A real treat to watch, the film features stellar performances, a guerrilla style cinematography that will keep you on the edge and last but not least, an immersive storytelling. The narrative structure is very much identical to Tarantino’s ‘’Pulp Fiction’’ as the story does not progress in a chronological order.

Theme of Violence:

However, unlike Tarantino, the movie does not stylize violence but chooses to condemn it. Set pieces such as the dog fighting sequences, the domestic violence in the family of Octavio, El Chivo’s journey, from a school teacher to a hitman, a brother’s attempt to kill his own blood and lastly, Valeria’s self obsession and post accident relationship with Daniel, symbolize how violence can truly destroy the well-being of humankind.

Dog fighting, which is a key element in the movie, is a gladiatorial practice, where two game dogs fight against one another for the entertainment of the spectators. Here, Cofi is the counterpart of El Chivo as both are killers for the highest bidder.

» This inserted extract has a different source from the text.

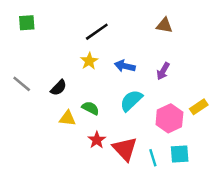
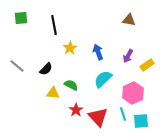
black line: (97, 32) -> (54, 25), moved, turned -66
blue arrow: (125, 66) -> (98, 52), turned 56
yellow rectangle: (199, 107) -> (147, 65), moved
cyan line: (153, 158) -> (123, 114), moved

On the other hand, Valeria’s dog Richie is just the opposite of Cofi as one is meek and the later grows up to be extremely violent.

Theme of Inequality:

The characters belong from different parts of the society, as Octavio was raised in a bad neighborhood of Mexico City and did not flinch before giving away his pet, whereas Daniel and Valeria are the elites, leading a lush and opulent lifestyle. Inarritu and his Cinematographer , Rodrigo Prieto, followed different approach for each set of characters.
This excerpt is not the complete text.